There have been many studies about the optimal airflow to reduce infection risk in operating theaters. The pros and cons of various ventilation systems have been widely debated. The objective is to keep infectious germs, in the form of droplets, from becoming airborne and reaching the surgical site9.
Air circulation is particularly concerning to orthopedic surgeons, since a single bacterium can generate a periprosthetic joint infection (PJI) following joint replacement surgery. Studies reported in 2017 showed a 78 percent decrease in post-joint replacement infections when forced air warming was replaced with air-free conductive fabric warming (CFW)10.
Focus on Patient Thermal Management – Before, During and After Surgery
Hospitals have long used preheated cotton blankets to warm patients. Based on her own clinical experience, Kristy Warren admits that practice is not ideal for either patient comfort or infection control. “The heat retention of cotton blankets lasts only four minutes. When the patient remains cold, another blanket is added – and the pile begins to grow. In addition, cotton fibers produce lint that can be blown around the OR or recovery room.”
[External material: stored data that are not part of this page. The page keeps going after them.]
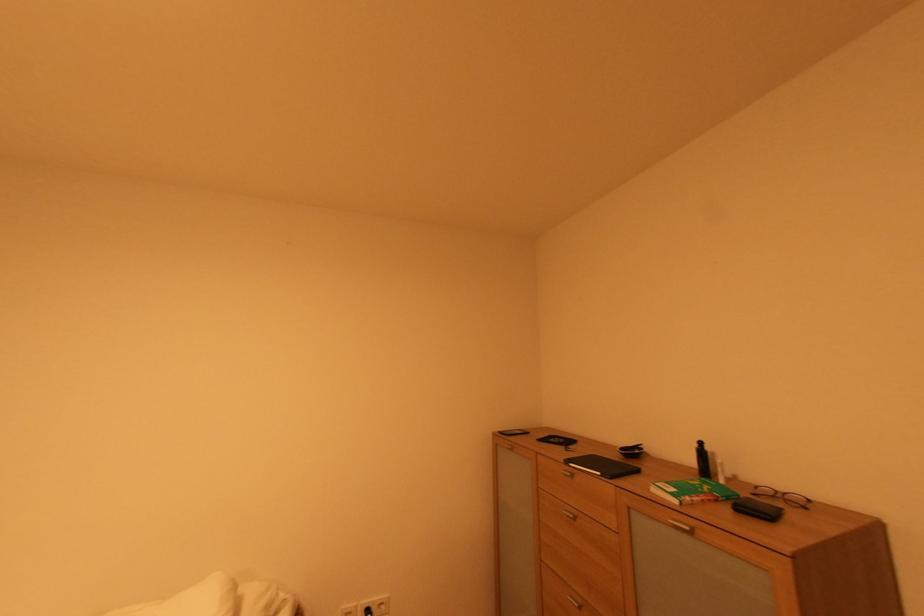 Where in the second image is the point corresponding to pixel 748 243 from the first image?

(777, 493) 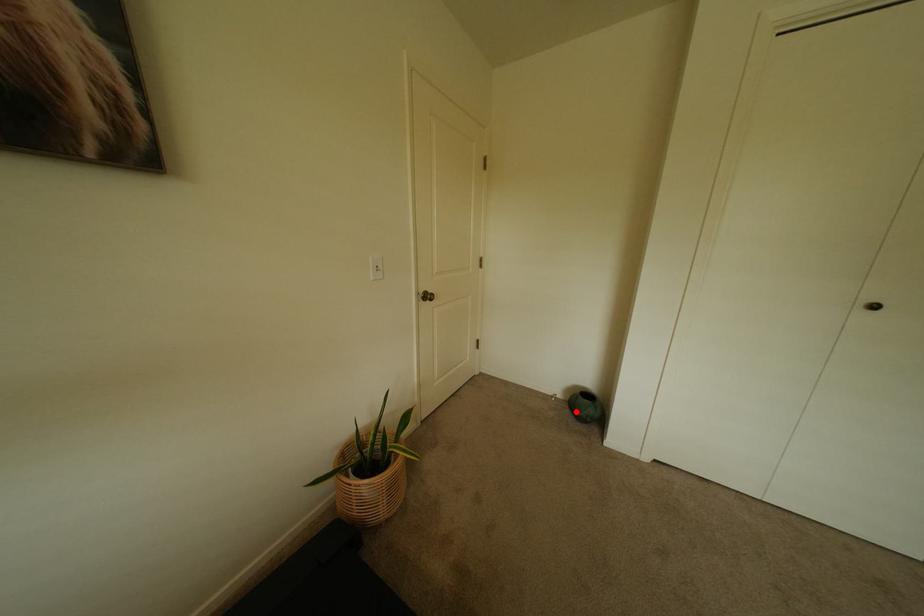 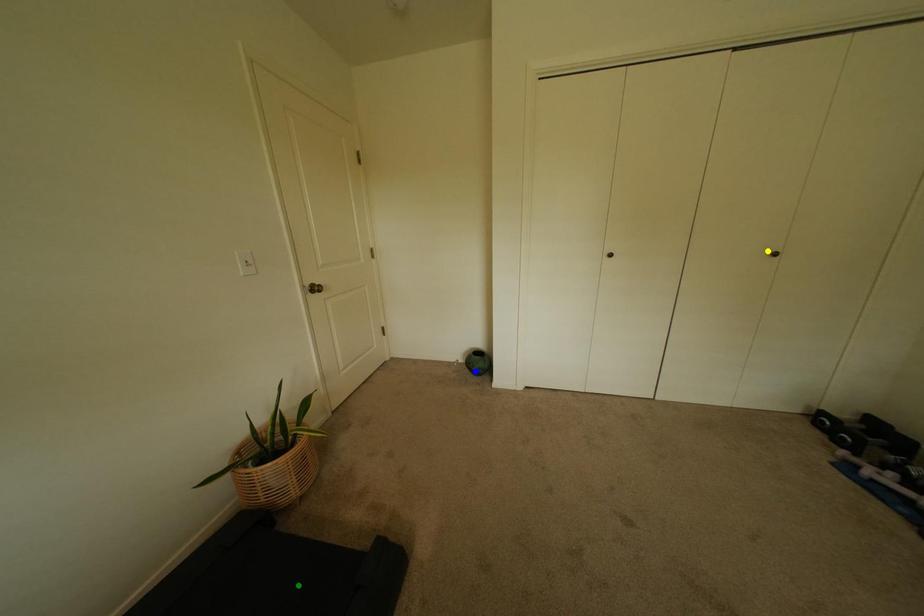 Question: I am providing you with two images of the same scene from different viewpoints. A red point is marked on the first image. You are given multiple points on the second image. Which point in image 2 is actually the same real-world point as the red point in image 1?

Choices:
 (A) blue point
 (B) yellow point
 (C) green point

Answer: (A) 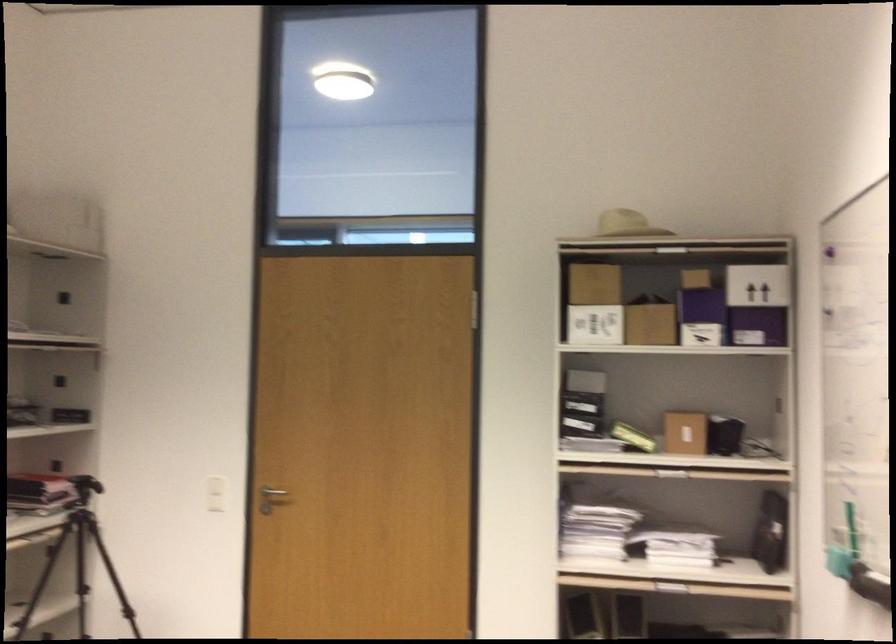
Kristy helped develop our new NOVA™ system, which offers both passive and active warming features to support normothermia. “The lightweight, multi-layer conductive blanket can be used to capture body heat prior to surgery, then activated during the procedure to maintain the patient’s ideal temperature. Post-op, it can continue to work passively, or be reactivated to achieve the desired temperature level.”
The NOVA system includes a small control unit, which connects to the blanket and can be mounted on an IV pole or sit on a bedside table. The blanket itself is used only for that individual patient and then discarded. No need for care staff to haul loads of heavy cotton blankets to be washed, or the facility to find room to safely store them.
By warming only the patient, NOVA enables the surgical team to keep the operating room cool enough for their own comfort. It’s a great alternative to blowing hot forced air around the room, heating the patient, overheating the care providers – and creating unwanted airborne highways for germs.
So when it comes to reducing healthcare-related infection, consider the importance of enabling every patient to start warm and stay warm. In addition to better care outcomes, you’ll save time, money and effort for your staff.